The back story is mostly alluded to and I liked that about it.  There is enough to allow the reader to draw conclusions.  For example, I imagine that Maynard was a law-upholding righteous man of principle and that he probably had high expectations of Briar that she could not live up to.  I imagine that she probably married Levi Blue as an act of rebellion, which back-fired.  She was young and foolish and made a mistake that she is paying for.

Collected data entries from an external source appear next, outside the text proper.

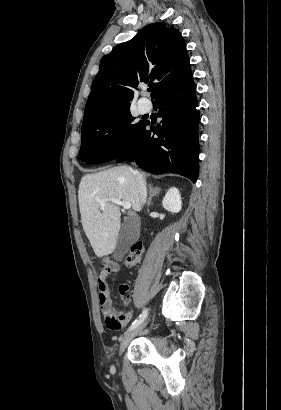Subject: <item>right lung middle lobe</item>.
Segmentation results:
<instances>
[{
    "label": "right lung middle lobe",
    "mask_w": 281,
    "mask_h": 410,
    "mask_svg": "<svg viewBox=\"0 0 281 410\" xmlns=\"http://www.w3.org/2000/svg\"><path fill=\"white\" fill-rule=\"evenodd\" d=\"M134 120L130 107H126L82 124L80 159L90 163L116 159L127 149L145 123Z\"/></svg>",
    "instance_id": "dd1d6c3e"
}]
</instances>
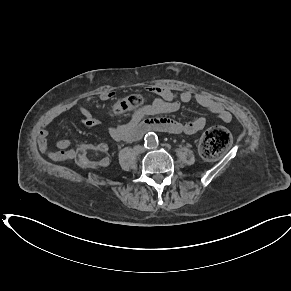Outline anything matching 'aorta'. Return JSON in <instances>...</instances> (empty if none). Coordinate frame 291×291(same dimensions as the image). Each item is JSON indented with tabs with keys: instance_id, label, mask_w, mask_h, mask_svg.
<instances>
[{
	"instance_id": "1",
	"label": "aorta",
	"mask_w": 291,
	"mask_h": 291,
	"mask_svg": "<svg viewBox=\"0 0 291 291\" xmlns=\"http://www.w3.org/2000/svg\"><path fill=\"white\" fill-rule=\"evenodd\" d=\"M146 144L152 146L155 144L156 140L154 136L148 135L145 140Z\"/></svg>"
}]
</instances>
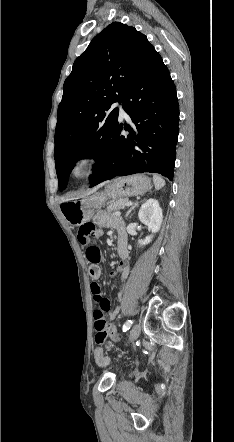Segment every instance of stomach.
<instances>
[{
	"label": "stomach",
	"mask_w": 234,
	"mask_h": 442,
	"mask_svg": "<svg viewBox=\"0 0 234 442\" xmlns=\"http://www.w3.org/2000/svg\"><path fill=\"white\" fill-rule=\"evenodd\" d=\"M152 187L151 179L145 175H132L117 178L103 191L90 196L61 203V211L71 225H81L90 221L108 199L117 200L146 193Z\"/></svg>",
	"instance_id": "1"
}]
</instances>
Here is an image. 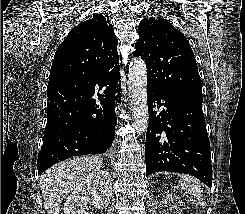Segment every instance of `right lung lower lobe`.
Listing matches in <instances>:
<instances>
[{"instance_id":"1","label":"right lung lower lobe","mask_w":245,"mask_h":214,"mask_svg":"<svg viewBox=\"0 0 245 214\" xmlns=\"http://www.w3.org/2000/svg\"><path fill=\"white\" fill-rule=\"evenodd\" d=\"M94 94L99 96L100 103L92 98ZM120 102L119 72L100 75L94 89L81 99L72 100L62 94L48 96V119L38 154V173L67 158L108 150L117 124L115 107Z\"/></svg>"}]
</instances>
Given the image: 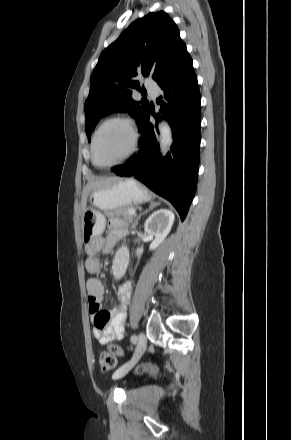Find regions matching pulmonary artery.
Masks as SVG:
<instances>
[{
  "instance_id": "obj_1",
  "label": "pulmonary artery",
  "mask_w": 291,
  "mask_h": 440,
  "mask_svg": "<svg viewBox=\"0 0 291 440\" xmlns=\"http://www.w3.org/2000/svg\"><path fill=\"white\" fill-rule=\"evenodd\" d=\"M145 84H146V87H147L149 93L153 97H156L159 94V89H158L157 85L154 82L146 81Z\"/></svg>"
}]
</instances>
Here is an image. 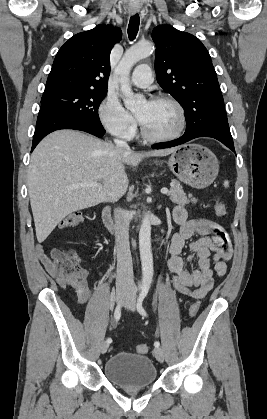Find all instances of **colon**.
<instances>
[{
	"instance_id": "5ec220e1",
	"label": "colon",
	"mask_w": 267,
	"mask_h": 419,
	"mask_svg": "<svg viewBox=\"0 0 267 419\" xmlns=\"http://www.w3.org/2000/svg\"><path fill=\"white\" fill-rule=\"evenodd\" d=\"M214 211L218 216L224 215L226 213L225 203L221 200H217L214 204ZM83 221L84 215L81 212H72L62 220L60 225L63 228H70L81 224ZM48 257L54 271L60 276L71 277L81 272V268L78 266V254L74 251L55 249ZM199 308V301L192 303L189 308V316L192 318L195 317ZM136 351L141 354H146L149 351V346L147 344H139L136 346Z\"/></svg>"
}]
</instances>
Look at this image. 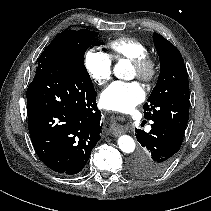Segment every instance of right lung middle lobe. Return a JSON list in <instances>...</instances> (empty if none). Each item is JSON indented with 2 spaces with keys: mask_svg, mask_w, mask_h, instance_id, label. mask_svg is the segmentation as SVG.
Instances as JSON below:
<instances>
[{
  "mask_svg": "<svg viewBox=\"0 0 211 211\" xmlns=\"http://www.w3.org/2000/svg\"><path fill=\"white\" fill-rule=\"evenodd\" d=\"M97 35L98 32L87 29L65 30L57 34L41 55H53L60 64L77 77L93 84L84 65V54L91 45V40Z\"/></svg>",
  "mask_w": 211,
  "mask_h": 211,
  "instance_id": "1",
  "label": "right lung middle lobe"
}]
</instances>
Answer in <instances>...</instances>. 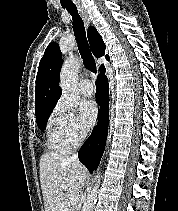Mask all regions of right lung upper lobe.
Segmentation results:
<instances>
[{
	"label": "right lung upper lobe",
	"mask_w": 178,
	"mask_h": 211,
	"mask_svg": "<svg viewBox=\"0 0 178 211\" xmlns=\"http://www.w3.org/2000/svg\"><path fill=\"white\" fill-rule=\"evenodd\" d=\"M88 40L95 57H102L105 54V44L97 30L90 26L88 28ZM109 61V56H105ZM62 54L59 45L55 42L49 44L42 57L36 76L35 89V114L55 106L61 96L59 87L60 69L62 66ZM101 73L105 67H100Z\"/></svg>",
	"instance_id": "right-lung-upper-lobe-1"
}]
</instances>
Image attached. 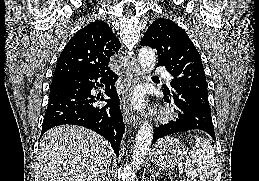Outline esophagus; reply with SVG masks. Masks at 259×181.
Returning <instances> with one entry per match:
<instances>
[{
  "mask_svg": "<svg viewBox=\"0 0 259 181\" xmlns=\"http://www.w3.org/2000/svg\"><path fill=\"white\" fill-rule=\"evenodd\" d=\"M141 78V71L134 59L129 62V67L127 71V87L125 93L127 94L137 83H139ZM123 115L126 122L131 126L137 128L140 124V117L133 114L126 104L123 105Z\"/></svg>",
  "mask_w": 259,
  "mask_h": 181,
  "instance_id": "1",
  "label": "esophagus"
}]
</instances>
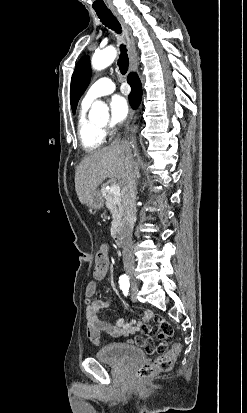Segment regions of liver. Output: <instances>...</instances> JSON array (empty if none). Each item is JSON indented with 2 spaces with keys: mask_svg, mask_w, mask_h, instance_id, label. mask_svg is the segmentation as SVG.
I'll return each instance as SVG.
<instances>
[{
  "mask_svg": "<svg viewBox=\"0 0 247 413\" xmlns=\"http://www.w3.org/2000/svg\"><path fill=\"white\" fill-rule=\"evenodd\" d=\"M127 152L122 142H111L100 150H93L82 158L75 170V190L84 204L91 192L109 176L122 178Z\"/></svg>",
  "mask_w": 247,
  "mask_h": 413,
  "instance_id": "liver-1",
  "label": "liver"
}]
</instances>
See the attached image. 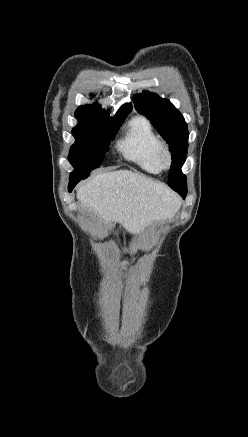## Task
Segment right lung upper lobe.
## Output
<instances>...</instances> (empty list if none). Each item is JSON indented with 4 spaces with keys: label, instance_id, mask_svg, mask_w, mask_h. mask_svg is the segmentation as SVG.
<instances>
[{
    "label": "right lung upper lobe",
    "instance_id": "1",
    "mask_svg": "<svg viewBox=\"0 0 248 437\" xmlns=\"http://www.w3.org/2000/svg\"><path fill=\"white\" fill-rule=\"evenodd\" d=\"M132 110V106L130 104H125L121 107V109L117 112L114 118L109 117V114L103 110L96 103L92 105L80 106L77 108L75 112V116L79 121L89 122V123H101L109 120H117L127 116L128 113Z\"/></svg>",
    "mask_w": 248,
    "mask_h": 437
}]
</instances>
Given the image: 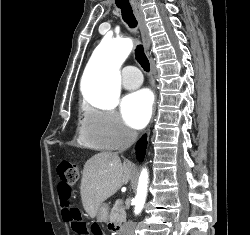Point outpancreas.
Segmentation results:
<instances>
[{
    "label": "pancreas",
    "mask_w": 250,
    "mask_h": 235,
    "mask_svg": "<svg viewBox=\"0 0 250 235\" xmlns=\"http://www.w3.org/2000/svg\"><path fill=\"white\" fill-rule=\"evenodd\" d=\"M125 219V209L123 207L122 201L119 200V202L116 203L111 209L109 220L111 222L122 223L125 221Z\"/></svg>",
    "instance_id": "obj_1"
}]
</instances>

Despite the zombies, this is not a scary novel.  The zombies are pretty much on the periphery most of the time and rarely pose a serious threat.  On the rare occasion that they did, it's the expendables* that end up getting captured.  I did find myself wondering if the zombies were even necessary (but I would).

Boneshaker is a gentle and passive read - so if you're looking for horror, this isn't it.  I found it to be an enjoyable read - but I am not a fan of the horror genre.

*expendables are what I call characters who have a minor role and aren't important enough for the reader to care about; they tend to be the ones that get killed off.